Ce conte est paru dans l’Excelsior du 19 février 1920 1920 .

Par amour de sa femme, Auguste Monsinet voulut être beau. Elle le plaisantait parce que sans être obèse, il se maintenait assez difficilement sur les limites du majestueux. Il supprima son petit déjeuner, se priva de toute sieste, remplaça le pain par des biscottes et suivit le régime sec. En même temps, il sacrifia sa barbe et sa moustache, s’imposa de longue marches, et il obtint un résultat assez stupéfiant : le bourgeois jovial et grassouillet qu’il était se transforma en gentleman dégonflé, triste de cette tristesse particulière aux anciens gras.

— Je te préférais avant, déclara Mme Monsinet, qui était impitoyable.

Auguste ne se le fit pas dire deux fois. Il revint à l’auto, à la sieste, au pain, au vin pur, laissa repousser sa moustache et reprit sa gaieté.

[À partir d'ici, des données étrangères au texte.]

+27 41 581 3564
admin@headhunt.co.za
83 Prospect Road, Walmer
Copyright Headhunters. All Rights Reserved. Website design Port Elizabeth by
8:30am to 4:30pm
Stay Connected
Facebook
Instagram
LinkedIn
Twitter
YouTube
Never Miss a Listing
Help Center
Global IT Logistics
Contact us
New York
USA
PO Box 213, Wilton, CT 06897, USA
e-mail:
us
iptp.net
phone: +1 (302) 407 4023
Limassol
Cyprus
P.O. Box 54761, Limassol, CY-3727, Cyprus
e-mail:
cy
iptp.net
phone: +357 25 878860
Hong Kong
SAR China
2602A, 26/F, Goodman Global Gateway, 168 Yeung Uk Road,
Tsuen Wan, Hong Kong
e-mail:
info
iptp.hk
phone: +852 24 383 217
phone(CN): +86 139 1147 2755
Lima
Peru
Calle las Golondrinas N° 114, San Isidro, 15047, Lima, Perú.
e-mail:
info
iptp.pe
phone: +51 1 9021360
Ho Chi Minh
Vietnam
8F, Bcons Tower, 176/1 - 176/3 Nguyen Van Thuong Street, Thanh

— Tu es bien mieux ainsi, lui confia Mme Monsinet. Je n’ai pas besoin d’un don Juan. D’ailleurs, nous sommes mariés depuis quinze ans, et je me suis habituée à rayer le romanesque de ma vie. J’en ai souffert un peu, mais qu’importe ! Ce qu’il me faudrait pour être heureuse, ce sont ces attentions, cette tendresse constante, et, pour tout t’expliquer en un mot, ce je ne sais quoi qui est le privilège de certaines amours, paraît-il. Tu es très gentil, je te l’accorde ; avec toi, je me sens en sécurité, à l’abri des grandes catastrophes...

— Mais pas heureuse ?

— N’exagérons pas.

— Voudrais-tu sortir davantage ? Danser ?

— Je n’en ai plus l’âge.

— Tu joues à la vieille dame dans nos conversations, mais dès que tu as mis le nez dehors, tu rivalises, et victorieusement, avec les plus jeunes femmes. D’ailleurs, tu n’as que trente-quatre ans. En somme, tu ne te plains de ton âge que quand tu regardes dans mes yeux.

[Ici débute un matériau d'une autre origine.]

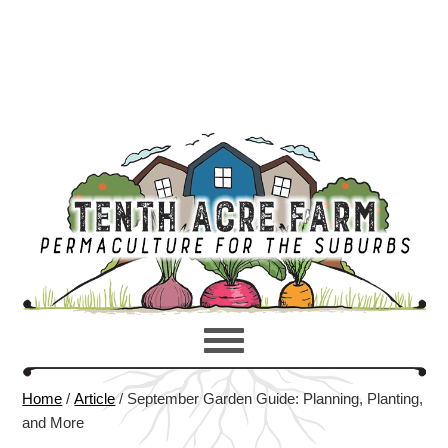
Home
/
Article
/
September Garden Guide: Planning, Planting,
and More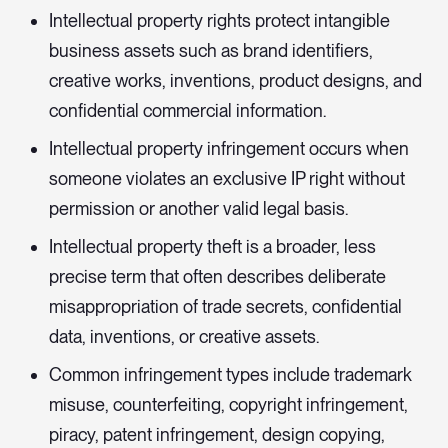
Intellectual property rights protect intangible
business assets such as brand identifiers,
creative works, inventions, product designs, and
confidential commercial information.
Intellectual property infringement occurs when
someone violates an exclusive IP right without
permission or another valid legal basis.
Intellectual property theft is a broader, less
precise term that often describes deliberate
misappropriation of trade secrets, confidential
data, inventions, or creative assets.
Common infringement types include trademark
misuse, counterfeiting, copyright infringement,
piracy, patent infringement, design copying,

— C’est peut-être la faute de tes yeux.

— Sans doute. Veux-tu que...

— Oh ! non, n’essaie plus rien, je t’en supplie. Je n’ai qu’à me résigner... D’autres sont plus à plaindre.

Cette conversation inspira à Monsinet une inquiétude salutaire. Il observa sa femme qui, durant quelques semaines, se berça dans sa mélancolie comme dans un hamac, à l’automne, avec une coquetterie charmante et désespérée. Le pauvre homme se demandait si un tel état avait chance de durer longtemps, quand un événement survint, sous la forme du plus gracieux des cavaliers. Il se nommait Louis Crestinien. C’était un jeune oisif. Il s’habillait à ravir et conversait avec éloquence sur les sujets les plus arides de la littérature, de la science et de la psychologie. Il obtenait donc le plus grand succès : les imbéciles s’étonnaient qu’un monsieur aussi délicieusement vêtu disposât de telles ressources intellectuelles ; les autres admiraient que, renseigné sur les arts et sur les livres, il fût aussi élégant. En réalité, il lisait, en confiant chaque matin ses ongles précieux à la manucure. Dix minutes de gymnastique littéraire ; il n’en faut pas plus pour briller dans les salons.

Louis Crestinien, invité à dîner chez les Monsinet, se trompa de jour, fut retenu sans cérémonie et éblouit totalement Mme Monsinet.

M. Monsinet s’aperçut tout de suite du grand changement qu’avait produit ce nouveau venu dans l’attitude de sa conjointe. Mme Monsinet ne s’ennuyait plus, ne parlait plus de son âge, n’apportait plus comme un trophée un cheveu blanc arraché dans sa toison blonde. Elle acheta des robes, des chapeaux, mille frivolités, et fut telle enfin que quinze ans auparavant, quand elle avait des illusions sur lui. Le sagace époux eut d’autant plus de méfiance que le jeune Crestinien, se piquant au jeu, apparaissait de mieux en mieux verni, faisait la roue et venait dîner trop souvent. Il devenait ce dangereux ami de la maison qui n’est pas l’ami du mari, l’hôte pour qui la femme de chambre ajoute un couvert de plus, avec un sourire.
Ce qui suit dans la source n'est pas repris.